The Model Transgender Employment Policy published by the Transgender Law Center outlines the following questions that an employer can ask in preparation for a person's transition:

  • The date when the transition will officially and formally occur. This means the date that the employee will change his or her gender expression, name, and pronouns. The transitioning employee may choose to begin using the restroom and locker room associated with his or her gender identity on this date as well. The transitioning employee will know best when this should occur, as the employee will be able to determine all relevant factors to be considered when choosing this date.
  • Decide how, and in what format, the transitioning employee's co-workers should be made aware of the employee's transition. It is up to the transitioning employee to decide if he or she would like to make some co-workers aware of the transition on a one-on-one basis before it is officially announced.
  • Decide what, if any, training will be given to co-workers.
  • Determine what updates should be made to the transitioning employee's records, and when they will be made.
  • Determine dates of any leave that may be needed for pre-scheduled medical procedures. 60

The main takeaway from these guidelines is that the transitioning employee's co-workers should be made aware of the transition and informed of the dates in which the transition will take place.

Now, remember Krystal Ettsity.
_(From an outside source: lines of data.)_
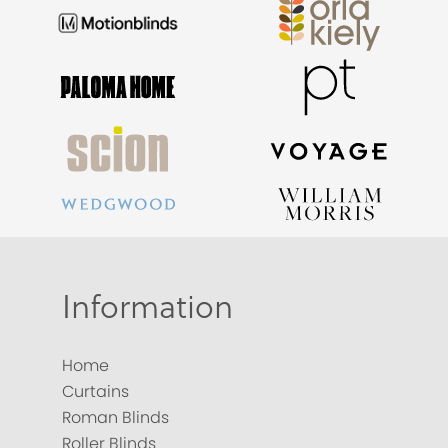
Information
Home
Curtains
Roman Blinds
Roller Blinds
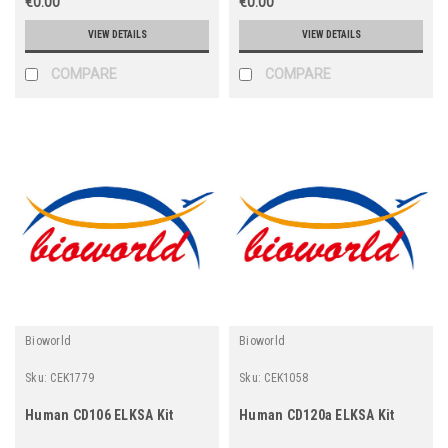
€0.00
€0.00
VIEW DETAILS
VIEW DETAILS
COMPARE
COMPARE
Bioworld
Bioworld
Sku:
CEK1779
Sku:
CEK1058
Human CD106 ELKSA Kit
Human CD120a ELKSA Kit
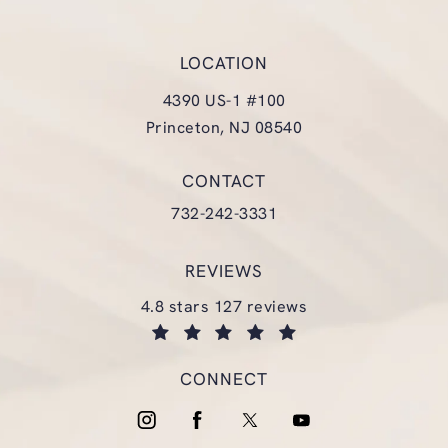
LOCATION
4390 US-1 #100
Princeton, NJ 08540
(opens in a new tab)
CONTACT
Call Glasgold Group Plastic Surgery
732-242-3331
REVIEWS
glasgold group plastic surgery reviews:
4.8 stars 127 reviews
(opens in a new tab)
CONNECT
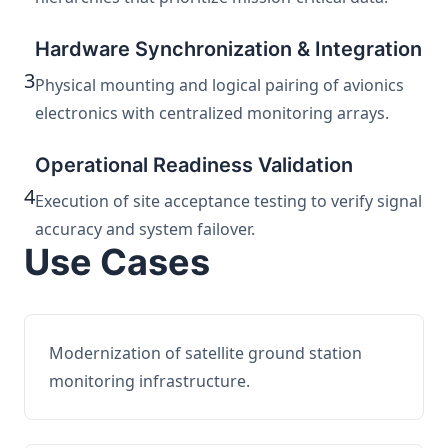
Hardware Synchronization & Integration
3
Physical mounting and logical pairing of avionics
electronics with centralized monitoring arrays.
Operational Readiness Validation
4
Execution of site acceptance testing to verify signal
accuracy and system failover.
Use Cases
Modernization of satellite ground station
monitoring infrastructure.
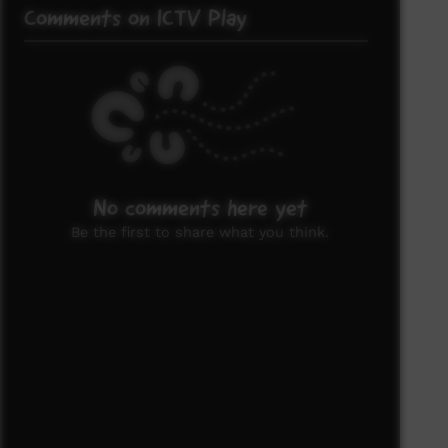
Comments on ICTV Play
No comments here yet
Be the first to share what you think.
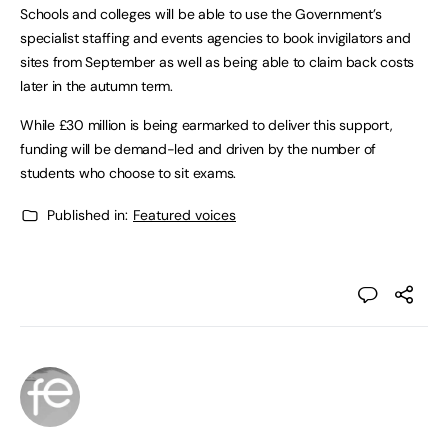
Schools and colleges will be able to use the Government’s
specialist staffing and events agencies to book invigilators and
sites from September as well as being able to claim back costs
later in the autumn term.
While £30 million is being earmarked to deliver this support,
funding will be demand-led and driven by the number of
students who choose to sit exams.
Published in:
Featured voices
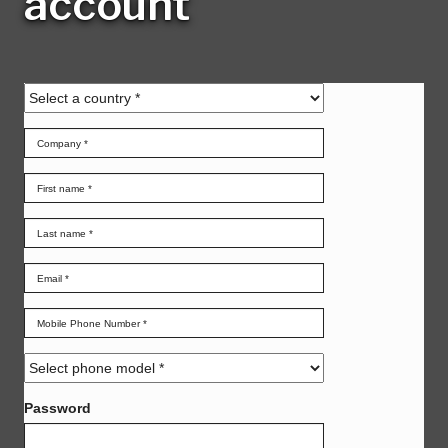
account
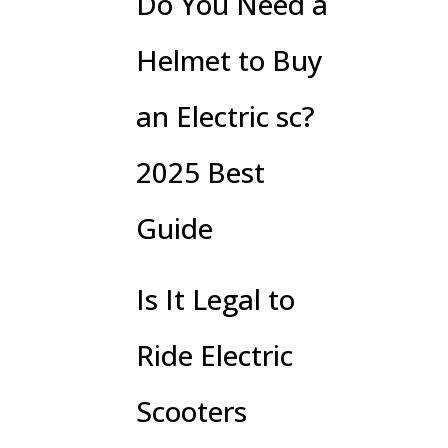
Do You Need a
Helmet to Buy
an Electric sc?
2025 Best
Guide
Is It Legal to
Ride Electric
Scooters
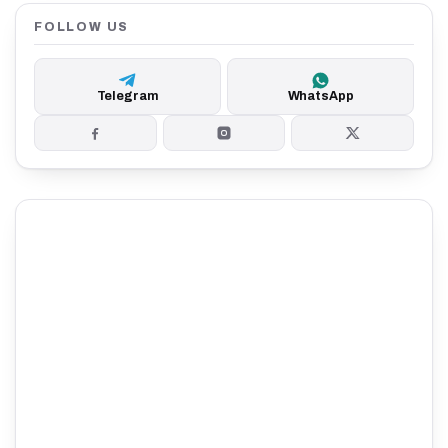
FOLLOW US
Telegram
WhatsApp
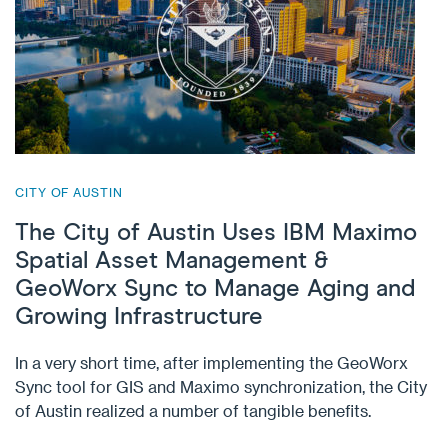
CITY OF AUSTIN
The City of Austin Uses IBM Maximo
Spatial Asset Management &
GeoWorx Sync to Manage Aging and
Growing Infrastructure
In a very short time, after implementing the GeoWorx
Sync tool for GIS and Maximo synchronization, the City
of Austin realized a number of tangible benefits.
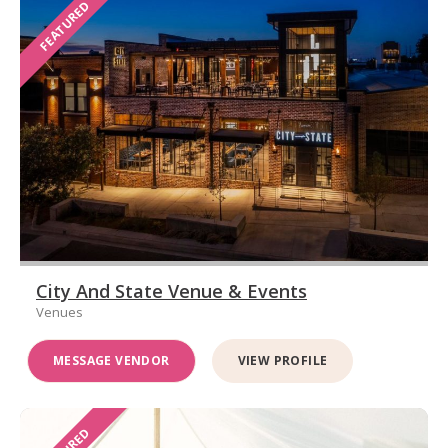
FEATURED
City And State Venue & Events
Venues
MESSAGE VENDOR
VIEW PROFILE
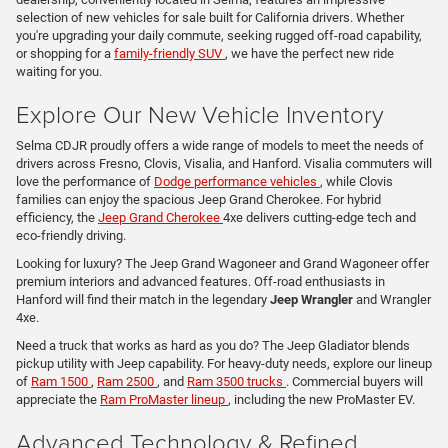
selection of new vehicles for sale built for California drivers. Whether
you're upgrading your daily commute, seeking rugged off-road capability,
or shopping for a
family-friendly SUV
, we have the perfect new ride
waiting for you.
Explore Our New Vehicle Inventory
Selma CDJR proudly offers a wide range of models to meet the needs of
drivers across Fresno, Clovis, Visalia, and Hanford. Visalia commuters will
love the performance of
Dodge performance vehicles
, while Clovis
families can enjoy the spacious Jeep Grand Cherokee. For hybrid
efficiency, the
Jeep Grand Cherokee
4xe delivers cutting-edge tech and
eco-friendly driving.
Looking for luxury? The Jeep Grand Wagoneer and Grand Wagoneer offer
premium interiors and advanced features. Off-road enthusiasts in
Hanford will find their match in the legendary
Jeep Wrangler
and Wrangler
4xe.
Need a truck that works as hard as you do? The Jeep Gladiator blends
pickup utility with Jeep capability. For heavy-duty needs, explore our lineup
of
Ram 1500
,
Ram 2500
, and
Ram 3500 trucks
. Commercial buyers will
appreciate the
Ram ProMaster lineup
, including the new ProMaster EV.
Advanced Technology & Refined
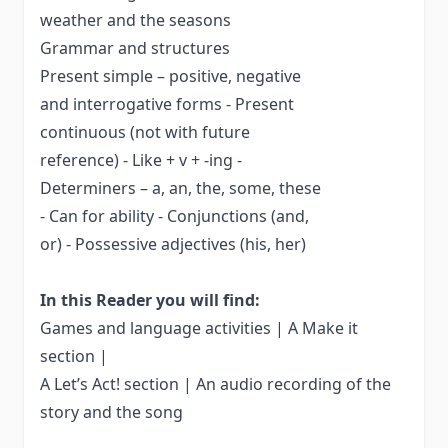
weather and the seasons
Grammar and structures
Present simple – positive, negative
and interrogative forms - Present
continuous (not with future
reference) - Like + v + -ing -
Determiners – a, an, the, some, these
- Can for ability - Conjunctions (and,
or) - Possessive adjectives (his, her)
In this Reader you will find:
Games and language activities | A Make it
section |
A Let’s Act! section | An audio recording of the
story and the song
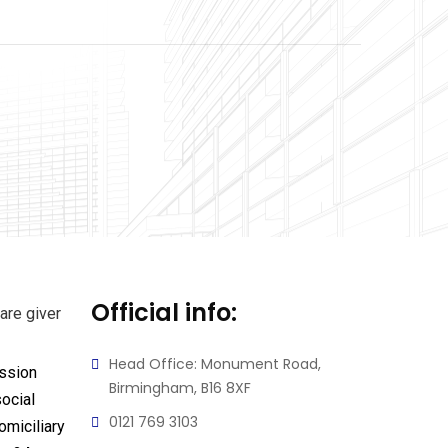
Official info:
Head Office: Monument Road,
ssion
Birmingham, B16 8XF
ocial
0121 769 3103
omiciliary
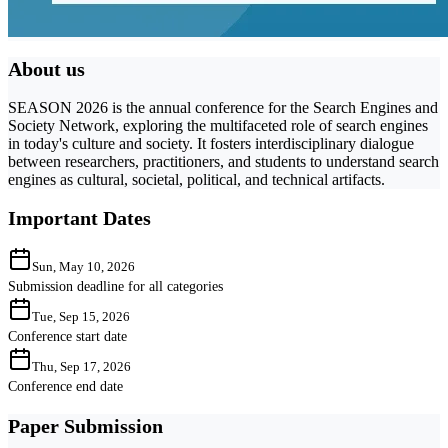
About us
SEASON 2026 is the annual conference for the Search Engines and
Society Network, exploring the multifaceted role of search engines
in today's culture and society. It fosters interdisciplinary dialogue
between researchers, practitioners, and students to understand search
engines as cultural, societal, political, and technical artifacts.
Important Dates
Sun, May 10, 2026
Submission deadline for all categories
Tue, Sep 15, 2026
Conference start date
Thu, Sep 17, 2026
Conference end date
Paper Submission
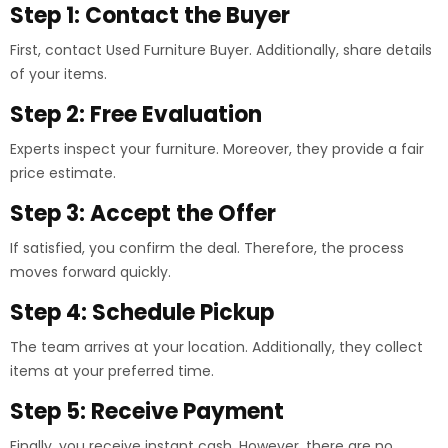
Step 1: Contact the Buyer
First, contact Used Furniture Buyer. Additionally, share details
of your items.
Step 2: Free Evaluation
Experts inspect your furniture. Moreover, they provide a fair
price estimate.
Step 3: Accept the Offer
If satisfied, you confirm the deal. Therefore, the process
moves forward quickly.
Step 4: Schedule Pickup
The team arrives at your location. Additionally, they collect
items at your preferred time.
Step 5: Receive Payment
Finally, you receive instant cash. However, there are no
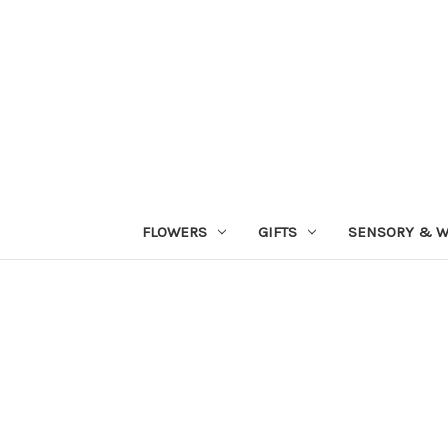
FLOWERS
GIFTS
SENSORY & W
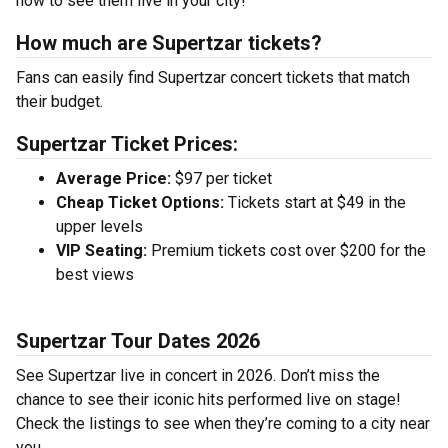
now to see them live in your city!
How much are Supertzar tickets?
Fans can easily find Supertzar concert tickets that match
their budget.
Supertzar Ticket Prices:
Average Price:
$97 per ticket
Cheap Ticket Options:
Tickets start at $49 in the
upper levels
VIP Seating:
Premium tickets cost over $200 for the
best views
Supertzar Tour Dates 2026
See Supertzar live in concert in 2026. Don’t miss the
chance to see their iconic hits performed live on stage!
Check the listings to see when they’re coming to a city near
you.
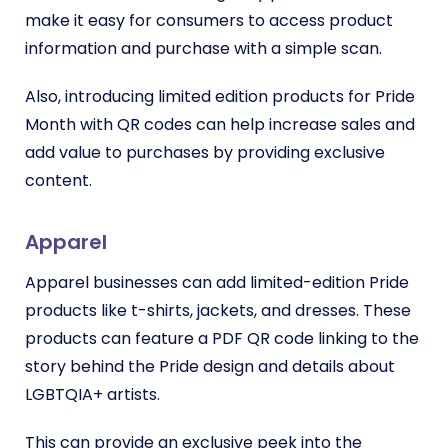
make it easy for consumers to access product
information and purchase with a simple scan.
Also, introducing limited edition products for Pride
Month with QR codes can help increase sales and
add value to purchases by providing exclusive
content.
Apparel
Apparel businesses can add limited-edition Pride
products like t-shirts, jackets, and dresses. These
products can feature a PDF QR code linking to the
story behind the Pride design and details about
LGBTQIA+ artists.
This can provide an exclusive peek into the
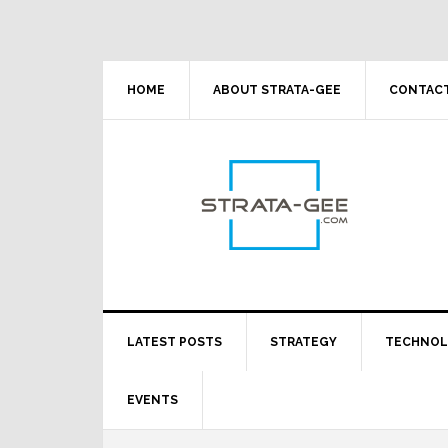
Skip
Skip
Skip
Skip
to
to
to
to
primary
main
primary
footer
navigation
content
sidebar
HOME
ABOUT STRATA-GEE
CONTACT
LATEST POSTS
STRATEGY
TECHNO
EVENTS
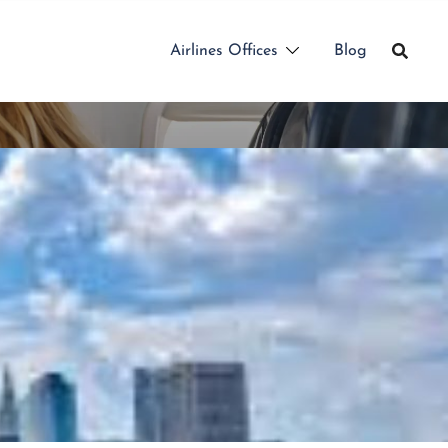
Airlines Offices
Blog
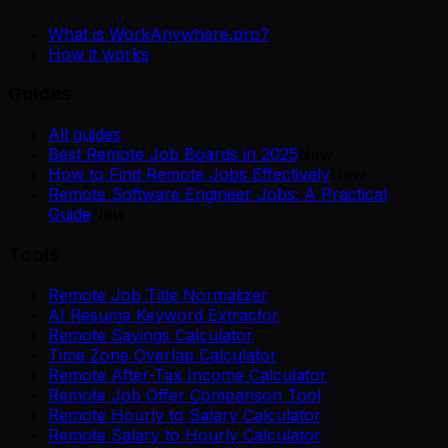
What is WorkAnywhere.pro?
How it works
Guides
All guides
Best Remote Job Boards in 2025
New
How to Find Remote Jobs Effectively
New
Remote Software Engineer Jobs: A Practical
Guide
New
Tools
Remote Job Title Normalizer
AI Resume Keyword Extractor
Remote Savings Calculator
Time Zone Overlap Calculator
Remote After-Tax Income Calculator
Remote Job Offer Comparison Tool
Remote Hourly to Salary Calculator
Remote Salary to Hourly Calculator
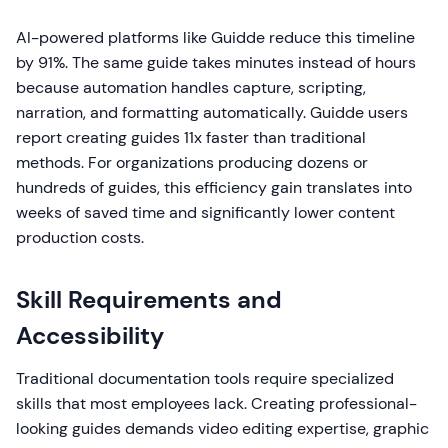
AI-powered platforms like Guidde reduce this timeline
by 91%. The same guide takes minutes instead of hours
because automation handles capture, scripting,
narration, and formatting automatically. Guidde users
report creating guides 11x faster than traditional
methods. For organizations producing dozens or
hundreds of guides, this efficiency gain translates into
weeks of saved time and significantly lower content
production costs.
Skill Requirements and
Accessibility
Traditional documentation tools require specialized
skills that most employees lack. Creating professional-
looking guides demands video editing expertise, graphic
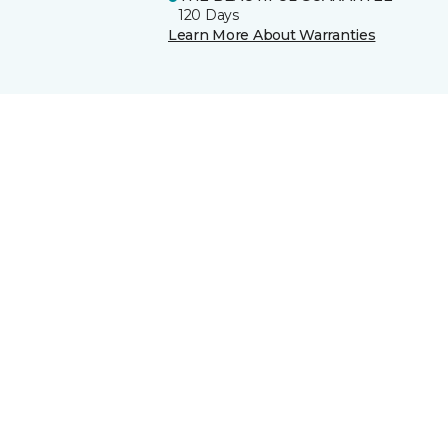
120 Days
Learn More About Warranties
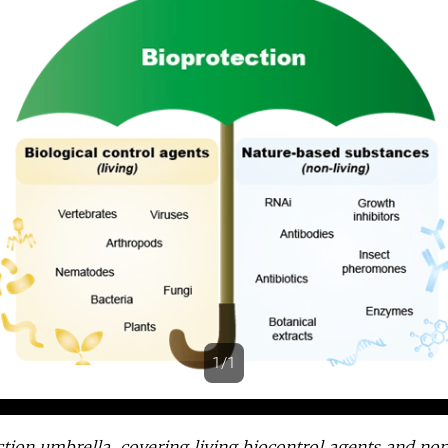
1/1
s
tion umbrella, covering living biocontrol agents and non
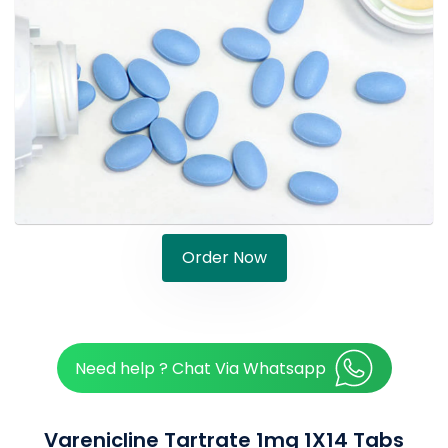
Order Now
Need help ? Chat Via Whatsapp
Varenicline Tartrate 1mg 1X14 Tabs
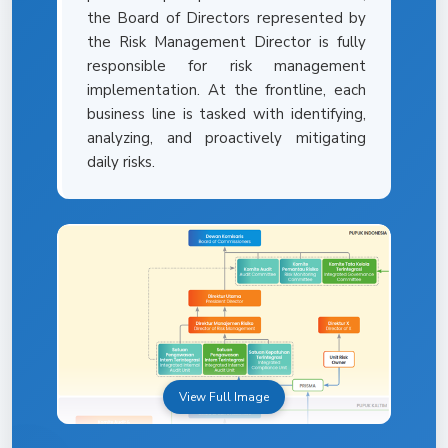
the Board of Directors represented by
the Risk Management Director is fully
responsible for risk management
implementation. At the frontline, each
business line is tasked with identifying,
analyzing, and proactively mitigating
daily risks.
View Full Image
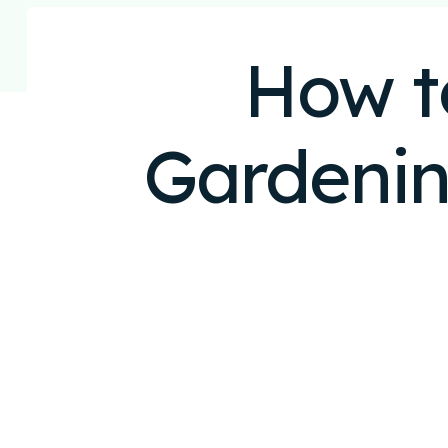
How t
Gardenin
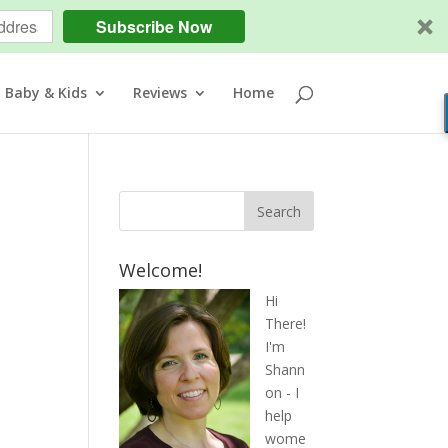
Subscribe Now
Baby & Kids
Reviews
Home
Welcome!
Hi
There!
I'm
Shann
on - I
help
wome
Since 2009, people have become far more aware and accepting of transgender persons, because transgender issues have been normalized via social media and television programs. Ms. Ettsity was fired because her employer was not prepared to deal with her transition or her use of restroom facilities that matched her gender identity. Today, her employer likely would be more amenable and able to accommodate her restroom facility preferences. Critically, based on the recent decisions out of the Fourth Circuit and administrative opinions, her firing would likely not be upheld by a reviewing court.

Conclusion and Overall Guidelines
Ultimately, the question is what impact do transgender workplace policies have on employers? The agency policies and guidelines, along with transgender advocacy publications, provide guidance on how a transgender person should be treated. The following bullet points summarize the main guidelines an employer should follow:

· If a person is transitioning, communication between either a direct supervisor or human resources manager is critical.

· Other employees should be made aware of the person's transition and should be given a chance to ask questions regarding the transition in a private setting.

· Other employees should also be informed that as the person transitions, their restroom facilities usage will likely change to the gender with which they identify.

· In regards to restroom facilities, an employer should try to provide as many restroom facilities options as possible (i.e., traditional male/female, gender-neutral single restrooms, gender-neutral multiple stall restrooms, or all gender-neutral restrooms).

· The employer should make all restroom facilities that are not gender-specific (traditional male/female) open to all employees.

· Most importantly, an employer should try to provide a supportive environment to the transitioning person and utilize all reasonable measures to avoid making that person feel singled out.

Brandon Davis is a Partner at Phelps Dunbar and practices in the areas of labor and employment and business, employment-based and family-based immigration. His employment litigation practice includes representing employers in the defense of employment related claims, alleging retaliation, discrimination and workplace harassment under federal and state statutes. Mr. Davis also handles EEOC charges and other administrative complaints through the administrative and judicial process. He has also represented clients on a variety of human resource and risk management issues, and has assisted employers with implementing effective strategies and labor solutions.